WHAT YOU SHOULD DO – Among the entries below, copy every line that carries the word "dropdown".

THE RECORDS –
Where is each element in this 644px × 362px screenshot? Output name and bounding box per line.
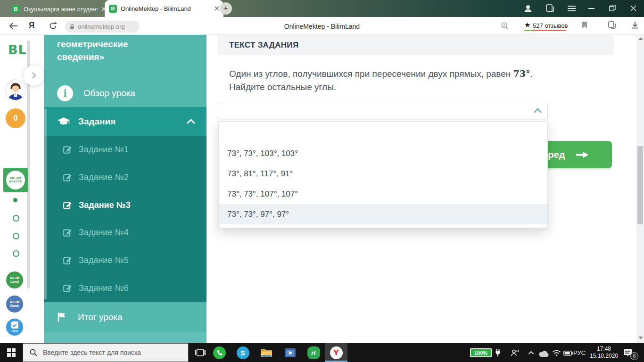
score-badge[interactable]: 0 [6,108,25,128]
profile-icon[interactable] [523,4,533,13]
file-explorer-icon [260,348,272,357]
tab-favicon-icon: B [109,5,117,13]
browser-tab-inactive[interactable]: B Оқушыларға және студентт [8,2,110,16]
whatsapp-app-button[interactable] [208,343,231,362]
scroll-up-icon[interactable] [638,37,643,40]
notification-count-badge[interactable]: 6 [630,352,638,360]
nav-dot-active[interactable] [13,198,17,202]
power-plug-icon[interactable] [495,349,501,357]
lesson-title: геометрические сведения» [44,35,206,79]
sidebar-item-task5[interactable]: Задание №5 [44,247,206,274]
bookmarks-panel-icon[interactable] [546,4,555,13]
nav-dot[interactable] [13,215,19,222]
sidebar-item-overview[interactable]: i Обзор урока [44,79,206,107]
taskbar-search[interactable] [23,343,189,362]
sidebar-scrollbar[interactable] [44,108,47,299]
url-text: onlinemektep.org [78,23,125,30]
rt-app-button[interactable]: rt [302,343,325,362]
bilimland-logo[interactable]: BL [8,42,27,57]
task-list: Задание №1 Задание №2 Задание №3 Задание… [44,136,206,302]
download-icon[interactable] [631,21,639,29]
summary-label: Итог урока [78,312,123,322]
nav-dot[interactable] [13,250,19,257]
close-icon[interactable] [630,5,636,11]
page-scrollbar-thumb[interactable] [637,146,643,224]
people-icon[interactable] [511,349,519,356]
itest-app-icon[interactable]: iTest [6,319,23,336]
info-icon: i [57,85,73,101]
clock[interactable]: 17:48 15.10.2020 [589,346,619,360]
task-view-icon [195,349,206,356]
bilimbook-app-icon[interactable]: BILIMBook [6,296,23,313]
yandex-browser-icon: Y [330,346,343,359]
sidebar-item-task1[interactable]: Задание №1 [44,136,206,164]
collections-icon[interactable] [608,21,617,29]
windows-logo-icon [7,348,16,357]
search-input[interactable] [42,348,181,357]
dropdown-option-highlighted[interactable]: 73°, 73°, 97°, 97° [219,204,547,224]
reviews-count[interactable]: 527 отзывов [533,22,568,29]
lock-icon [70,24,74,30]
onlinemektep-app-icon[interactable]: ONLINEMEKTEP [3,168,28,192]
sidebar-item-tasks[interactable]: Задания [44,107,206,136]
refresh-icon[interactable] [49,22,57,30]
tray-chevron-up-icon[interactable] [528,351,534,355]
battery-percent-badge[interactable]: 100% [470,348,492,357]
browser-tab-active[interactable]: B OnlineMektep - BilimLand [105,0,223,17]
sidebar-item-summary[interactable]: Итог урока [44,302,206,332]
task-card-header: ТЕКСТ ЗАДАНИЯ [218,35,614,55]
star-icon[interactable]: ★ [524,21,530,29]
battery-icon[interactable] [563,351,573,356]
arrow-right-icon [576,151,589,158]
scroll-down-icon[interactable] [638,337,643,339]
back-icon[interactable] [8,22,18,30]
address-bar[interactable]: onlinemektep.org [65,21,140,33]
desktop: B Оқушыларға және студентт B OnlineMekte… [0,0,644,362]
onedrive-cloud-icon[interactable] [538,350,550,357]
dropdown-option[interactable]: 73°, 81°, 117°, 91° [219,164,547,184]
answer-select[interactable] [218,102,548,119]
skype-icon: S [237,346,249,359]
edit-icon [63,145,72,154]
yandex-browser-app-button-active[interactable]: Y [325,343,347,362]
skype-app-button[interactable]: S [231,343,254,362]
language-indicator[interactable]: РУС [573,349,586,356]
sidebar-item-task2[interactable]: Задание №2 [44,164,206,191]
bookmark-icon[interactable] [582,21,587,29]
minimize-icon[interactable] [588,8,594,9]
bilimland-app-icon[interactable]: BILIMLand [6,272,23,288]
edit-icon [63,228,72,237]
media-player-icon [284,347,296,359]
chevron-right-icon [31,72,37,79]
edit-icon [63,284,72,293]
start-button[interactable] [0,343,23,362]
user-avatar[interactable] [5,79,26,101]
zoom-icon[interactable] [501,22,509,30]
graduation-cap-icon [57,117,70,126]
wifi-icon[interactable] [552,350,561,356]
file-explorer-app-button[interactable] [255,343,278,362]
dropdown-option[interactable]: 73°, 73°, 107°, 107° [219,184,547,204]
sidebar-bottom-strip [44,332,206,343]
tab-close-icon[interactable] [215,6,219,11]
chevron-up-icon [534,108,542,113]
edit-icon [63,201,72,210]
new-tab-button[interactable]: + [220,2,232,15]
answer-dropdown: 73°, 73°, 103°, 103° 73°, 81°, 117°, 91°… [218,121,548,228]
sidebar-item-task4[interactable]: Задание №4 [44,219,206,247]
media-player-app-button[interactable] [279,343,301,362]
sidebar-item-task6[interactable]: Задание №6 [44,274,206,302]
menu-icon[interactable] [568,6,576,11]
rt-icon: rt [307,346,320,359]
tasks-header-label: Задания [78,116,116,127]
tab-favicon-icon: B [12,5,20,13]
yandex-logo-icon[interactable]: Я [29,21,34,30]
nav-dot[interactable] [13,233,19,239]
onlinemektep-logo: ONLINEMEKTEP [6,171,25,189]
dropdown-option[interactable]: 73°, 73°, 103°, 103° [219,143,547,164]
sidebar-item-task3-active[interactable]: Задание №3 [44,191,206,219]
chevron-up-icon[interactable] [187,119,195,124]
browser-tab-bar: B Оқушыларға және студентт B OnlineMekte… [0,0,644,17]
sidebar-collapse-button[interactable] [24,65,44,86]
restore-icon[interactable] [609,5,616,11]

ANSWER TO THE EXERCISE –
dropdown-option-highlighted[interactable]: 73°, 73°, 97°, 97° [219,204,547,224]
dropdown-option[interactable]: 73°, 81°, 117°, 91° [219,164,547,184]
dropdown-option[interactable]: 73°, 73°, 107°, 107° [219,184,547,204]
answer-dropdown: 73°, 73°, 103°, 103° 73°, 81°, 117°, 91°… [218,121,548,228]
dropdown-option[interactable]: 73°, 73°, 103°, 103° [219,143,547,164]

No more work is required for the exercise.